Task prompt: Transcribe nothing except the lines below that run from the one with "8・高円宮杯JFA U-18 サッカープリンスリーグ2024 北" to the one with "Alpes les W-end de", ends included, and do not copy any picture.

Material provided:
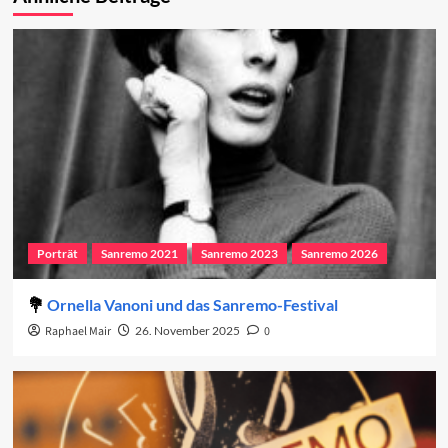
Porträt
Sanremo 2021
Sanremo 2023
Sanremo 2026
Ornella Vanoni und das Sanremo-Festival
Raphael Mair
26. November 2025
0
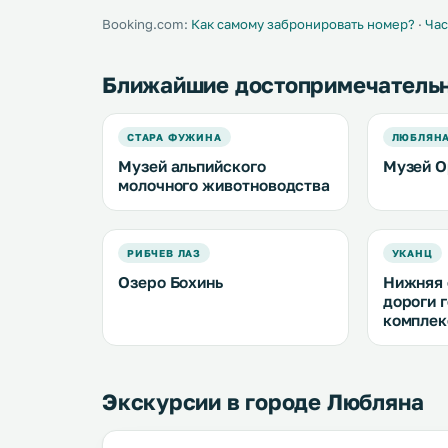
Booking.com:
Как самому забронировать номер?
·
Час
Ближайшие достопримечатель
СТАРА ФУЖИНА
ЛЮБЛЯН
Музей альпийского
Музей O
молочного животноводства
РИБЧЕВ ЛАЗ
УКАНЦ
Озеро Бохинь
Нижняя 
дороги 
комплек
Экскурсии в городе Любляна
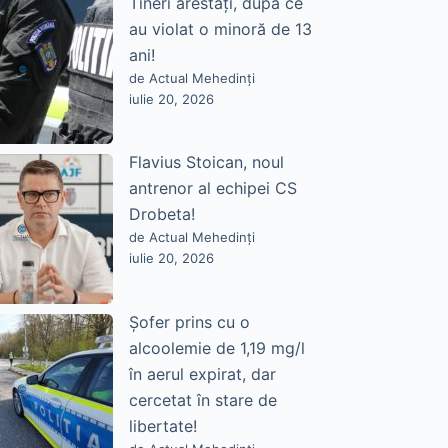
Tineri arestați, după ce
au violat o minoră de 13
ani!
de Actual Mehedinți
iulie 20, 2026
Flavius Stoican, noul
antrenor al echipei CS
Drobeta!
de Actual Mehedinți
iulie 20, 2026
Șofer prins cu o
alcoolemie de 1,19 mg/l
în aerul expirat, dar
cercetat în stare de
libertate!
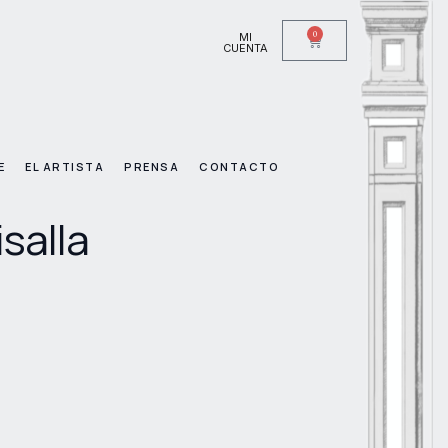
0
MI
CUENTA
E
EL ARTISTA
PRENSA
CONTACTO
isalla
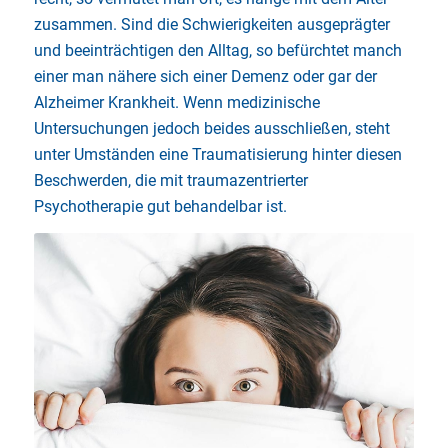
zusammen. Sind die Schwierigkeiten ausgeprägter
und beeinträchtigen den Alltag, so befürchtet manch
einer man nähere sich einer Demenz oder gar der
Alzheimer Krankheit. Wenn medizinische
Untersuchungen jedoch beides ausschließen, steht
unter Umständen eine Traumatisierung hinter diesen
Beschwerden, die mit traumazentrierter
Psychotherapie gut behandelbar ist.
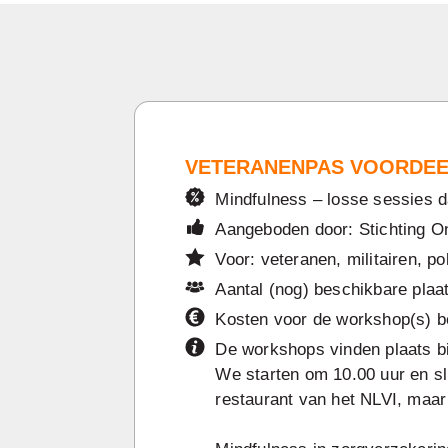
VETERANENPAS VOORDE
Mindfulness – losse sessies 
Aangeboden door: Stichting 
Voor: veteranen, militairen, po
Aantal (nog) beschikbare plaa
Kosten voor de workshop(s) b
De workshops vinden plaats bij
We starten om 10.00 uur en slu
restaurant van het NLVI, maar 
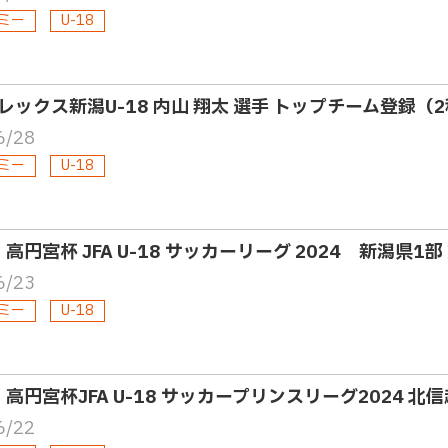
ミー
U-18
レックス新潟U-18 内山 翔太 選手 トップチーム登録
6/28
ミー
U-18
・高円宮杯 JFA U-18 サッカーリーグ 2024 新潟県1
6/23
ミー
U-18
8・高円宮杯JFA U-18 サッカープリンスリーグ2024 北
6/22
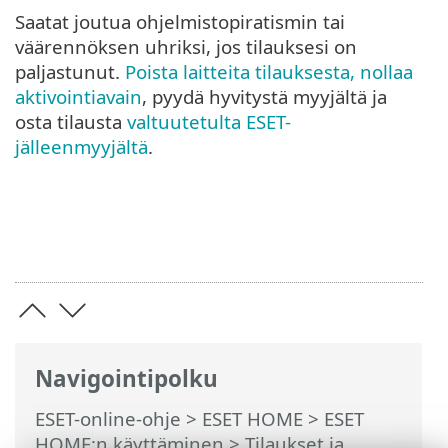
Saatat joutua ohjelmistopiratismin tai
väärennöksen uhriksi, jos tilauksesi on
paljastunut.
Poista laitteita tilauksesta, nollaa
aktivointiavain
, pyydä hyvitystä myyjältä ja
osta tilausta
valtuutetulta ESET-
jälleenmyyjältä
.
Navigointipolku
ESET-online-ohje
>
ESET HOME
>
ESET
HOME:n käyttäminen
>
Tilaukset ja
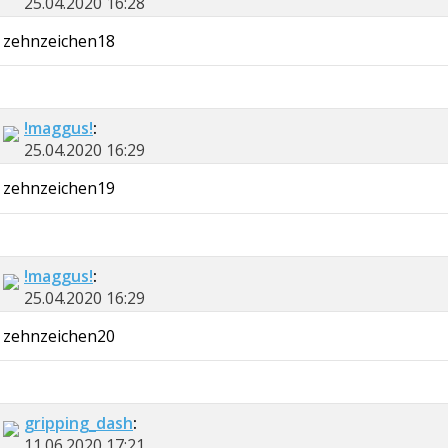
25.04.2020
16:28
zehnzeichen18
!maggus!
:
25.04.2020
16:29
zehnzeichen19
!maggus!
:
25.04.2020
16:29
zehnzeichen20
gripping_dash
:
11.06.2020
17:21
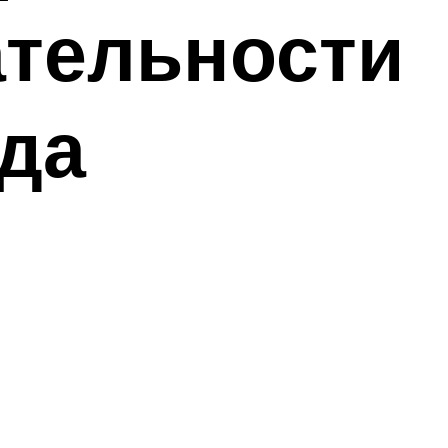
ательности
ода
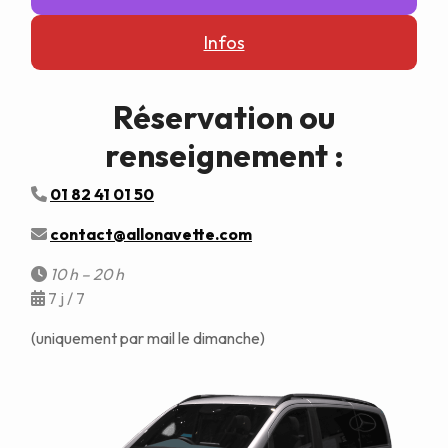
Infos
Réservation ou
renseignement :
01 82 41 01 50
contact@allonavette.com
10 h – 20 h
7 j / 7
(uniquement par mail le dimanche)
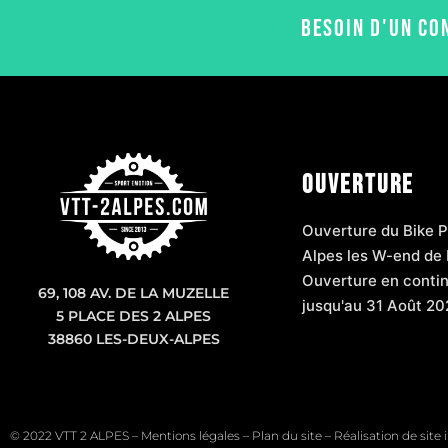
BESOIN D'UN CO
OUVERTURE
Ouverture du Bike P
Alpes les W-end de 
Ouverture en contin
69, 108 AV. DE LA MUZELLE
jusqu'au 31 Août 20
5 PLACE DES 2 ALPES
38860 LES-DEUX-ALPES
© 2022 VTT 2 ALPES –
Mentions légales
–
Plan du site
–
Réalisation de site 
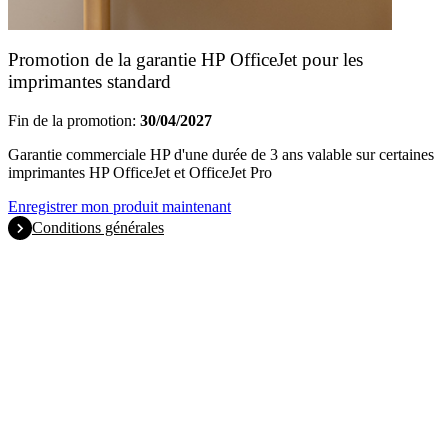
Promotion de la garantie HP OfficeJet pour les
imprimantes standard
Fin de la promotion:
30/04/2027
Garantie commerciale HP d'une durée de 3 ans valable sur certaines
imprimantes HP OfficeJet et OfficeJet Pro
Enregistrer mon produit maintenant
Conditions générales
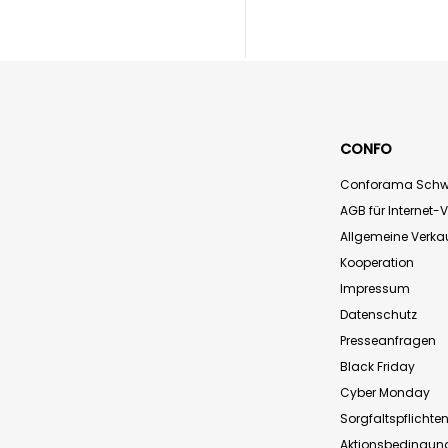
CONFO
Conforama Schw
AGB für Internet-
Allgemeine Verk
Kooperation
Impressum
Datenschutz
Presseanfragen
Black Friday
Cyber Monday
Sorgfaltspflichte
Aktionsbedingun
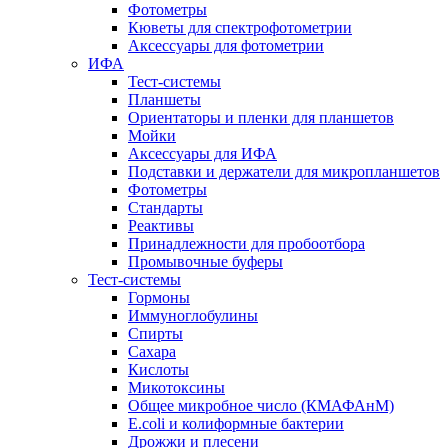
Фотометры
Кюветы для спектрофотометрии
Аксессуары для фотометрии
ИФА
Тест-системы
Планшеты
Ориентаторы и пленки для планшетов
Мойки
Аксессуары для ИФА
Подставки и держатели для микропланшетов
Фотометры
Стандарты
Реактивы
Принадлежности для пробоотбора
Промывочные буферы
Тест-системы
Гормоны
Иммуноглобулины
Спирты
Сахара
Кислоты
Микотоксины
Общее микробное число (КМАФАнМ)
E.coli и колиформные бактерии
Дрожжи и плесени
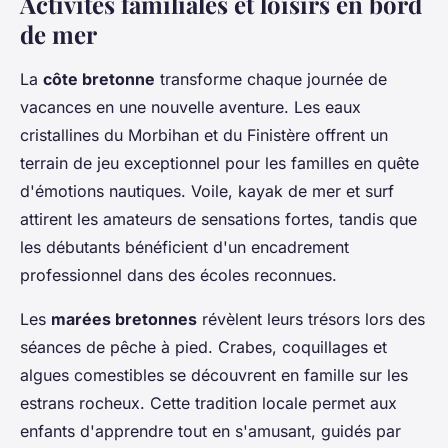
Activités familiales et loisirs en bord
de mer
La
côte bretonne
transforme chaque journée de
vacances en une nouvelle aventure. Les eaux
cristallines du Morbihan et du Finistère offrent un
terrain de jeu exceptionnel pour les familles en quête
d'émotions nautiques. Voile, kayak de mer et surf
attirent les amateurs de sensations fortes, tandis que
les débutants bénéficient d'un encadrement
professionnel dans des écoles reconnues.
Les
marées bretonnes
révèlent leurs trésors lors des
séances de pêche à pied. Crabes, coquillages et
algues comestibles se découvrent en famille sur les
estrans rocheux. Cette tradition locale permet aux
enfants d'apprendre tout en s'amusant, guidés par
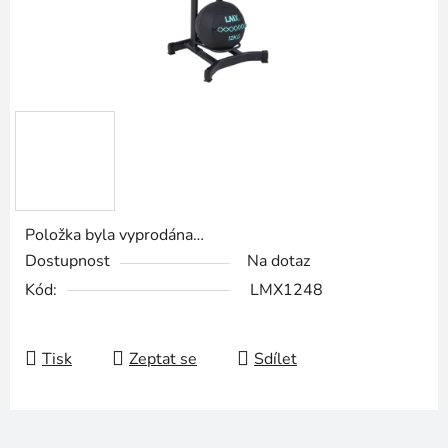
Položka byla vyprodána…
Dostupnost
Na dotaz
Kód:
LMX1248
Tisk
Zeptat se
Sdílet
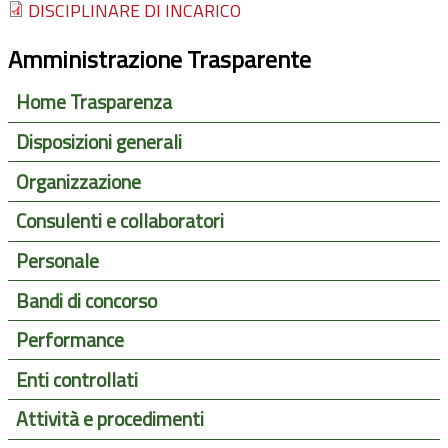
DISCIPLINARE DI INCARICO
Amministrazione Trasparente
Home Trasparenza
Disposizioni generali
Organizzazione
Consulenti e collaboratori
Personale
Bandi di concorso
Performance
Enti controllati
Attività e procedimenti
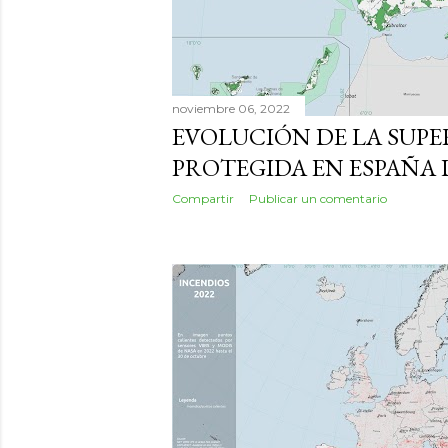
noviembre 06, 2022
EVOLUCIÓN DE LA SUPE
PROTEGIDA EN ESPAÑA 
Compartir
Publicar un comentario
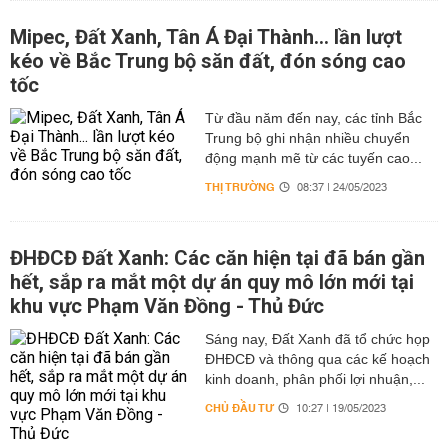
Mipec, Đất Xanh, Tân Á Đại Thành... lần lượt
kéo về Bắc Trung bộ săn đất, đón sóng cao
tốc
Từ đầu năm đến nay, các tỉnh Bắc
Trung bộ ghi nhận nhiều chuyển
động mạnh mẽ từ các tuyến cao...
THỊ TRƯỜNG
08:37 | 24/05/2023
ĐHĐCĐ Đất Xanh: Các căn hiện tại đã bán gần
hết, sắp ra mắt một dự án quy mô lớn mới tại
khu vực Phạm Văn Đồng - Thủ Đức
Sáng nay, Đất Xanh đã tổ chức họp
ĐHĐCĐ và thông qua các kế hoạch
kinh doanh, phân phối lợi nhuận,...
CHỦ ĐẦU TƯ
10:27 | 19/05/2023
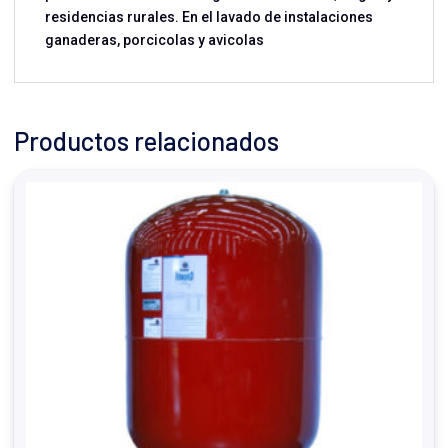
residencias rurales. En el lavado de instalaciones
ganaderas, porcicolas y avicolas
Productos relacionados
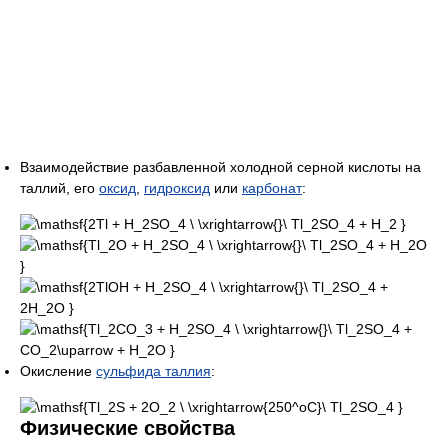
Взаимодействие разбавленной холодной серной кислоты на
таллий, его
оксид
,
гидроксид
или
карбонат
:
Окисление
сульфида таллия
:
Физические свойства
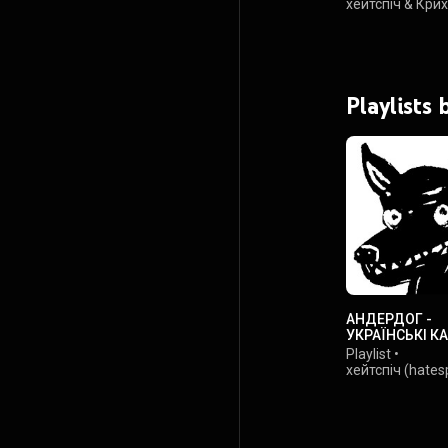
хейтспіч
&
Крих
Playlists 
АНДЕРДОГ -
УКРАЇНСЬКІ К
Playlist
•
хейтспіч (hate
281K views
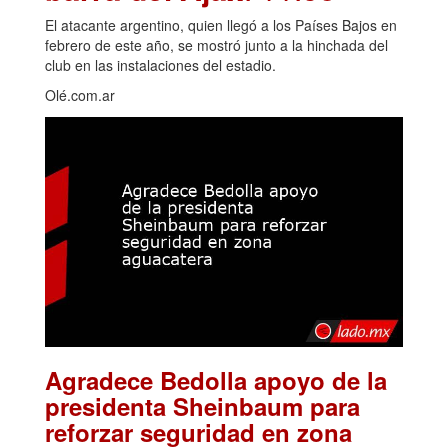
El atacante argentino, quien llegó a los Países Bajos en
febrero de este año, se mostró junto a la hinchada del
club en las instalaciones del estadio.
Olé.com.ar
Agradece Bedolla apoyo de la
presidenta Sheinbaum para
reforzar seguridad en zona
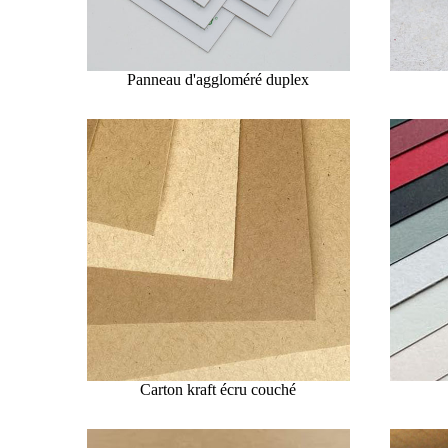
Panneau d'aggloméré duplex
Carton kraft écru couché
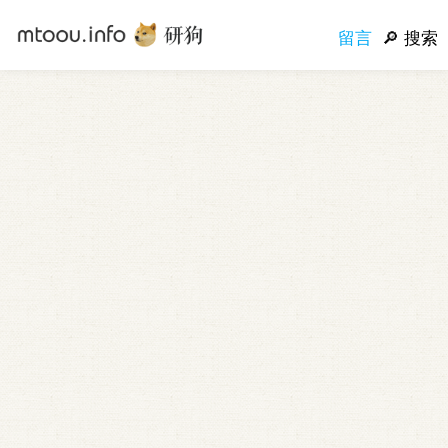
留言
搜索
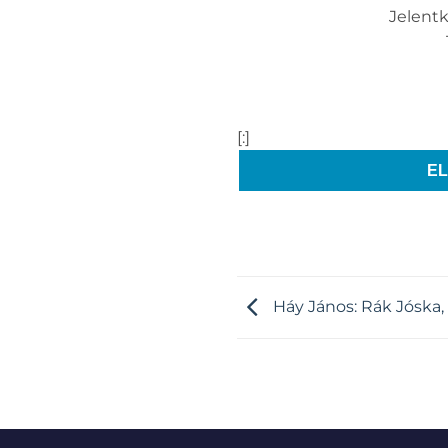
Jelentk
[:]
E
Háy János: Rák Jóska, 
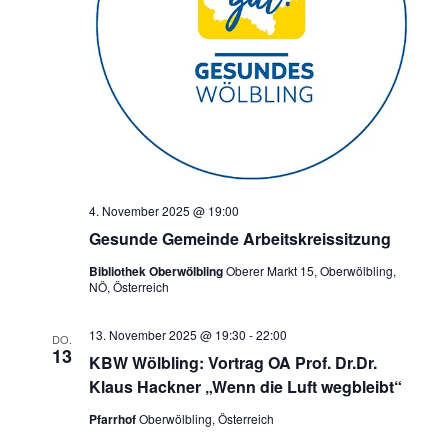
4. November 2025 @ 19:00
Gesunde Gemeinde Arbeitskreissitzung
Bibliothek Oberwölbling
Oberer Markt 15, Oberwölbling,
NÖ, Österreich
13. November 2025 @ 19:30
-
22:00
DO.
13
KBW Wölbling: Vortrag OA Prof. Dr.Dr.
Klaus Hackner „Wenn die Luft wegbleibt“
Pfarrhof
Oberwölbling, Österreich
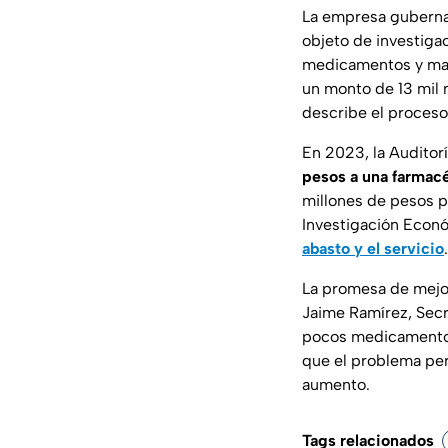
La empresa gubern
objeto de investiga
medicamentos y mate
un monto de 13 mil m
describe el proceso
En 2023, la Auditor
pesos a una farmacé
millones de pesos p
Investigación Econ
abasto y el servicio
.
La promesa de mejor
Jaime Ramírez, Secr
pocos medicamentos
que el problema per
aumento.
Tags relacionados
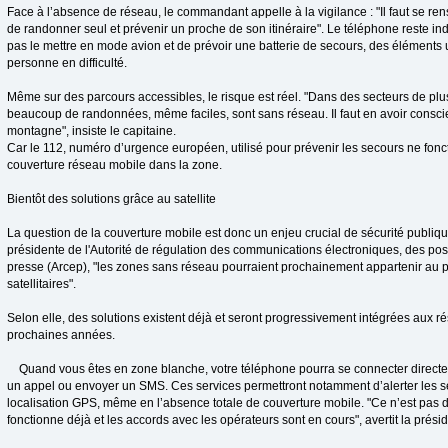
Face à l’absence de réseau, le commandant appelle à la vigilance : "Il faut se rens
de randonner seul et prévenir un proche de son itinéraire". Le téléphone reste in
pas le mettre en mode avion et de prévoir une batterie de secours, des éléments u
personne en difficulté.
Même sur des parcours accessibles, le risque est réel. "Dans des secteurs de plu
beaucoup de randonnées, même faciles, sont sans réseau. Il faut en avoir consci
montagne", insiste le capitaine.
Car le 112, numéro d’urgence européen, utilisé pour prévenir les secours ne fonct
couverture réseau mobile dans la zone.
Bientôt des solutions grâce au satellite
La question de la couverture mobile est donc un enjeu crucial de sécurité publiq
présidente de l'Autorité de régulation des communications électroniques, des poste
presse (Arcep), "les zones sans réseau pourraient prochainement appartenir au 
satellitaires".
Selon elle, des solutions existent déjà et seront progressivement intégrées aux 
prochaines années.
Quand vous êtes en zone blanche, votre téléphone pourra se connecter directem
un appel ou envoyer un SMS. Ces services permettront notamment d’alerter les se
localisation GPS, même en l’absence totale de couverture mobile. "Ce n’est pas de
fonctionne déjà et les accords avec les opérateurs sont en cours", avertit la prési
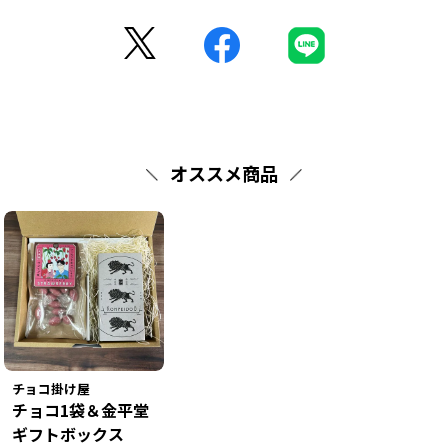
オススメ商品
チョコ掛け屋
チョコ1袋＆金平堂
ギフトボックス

Answer space:
8・高円宮杯JFA U-18 サッカープリンスリーグ2024 北
6/22
Saatat joutua ohjelmistopiratismin tai
väärennöksen uhriksi, jos tilauksesi on
paljastunut.
Poista laitteita tilauksesta, nollaa
aktivointiavain
, pyydä hyvitystä myyjältä ja
osta tilausta
valtuutetulta ESET-
jälleenmyyjältä
.
Navigointipolku
ESET-online-ohje
>
ESET HOME
>
ESET
HOME:n käyttäminen
>
Tilaukset ja
25.04.2020
16:28
zehnzeichen18
!maggus!
:
25.04.2020
16:29
zehnzeichen19
!maggus!
:
25.04.2020
16:29
zehnzeichen20
gripping_dash
:
11.06.2020
17:21
ательности
ода
Infos
Réservation ou
renseignement :
01 82 41 01 50
contact@allonavette.com
10 h – 20 h
7 j / 7
(uniquement par mail le dimanche)
BESOIN D'UN CO
OUVERTURE
Ouverture du Bike P
Alpes les W-end de 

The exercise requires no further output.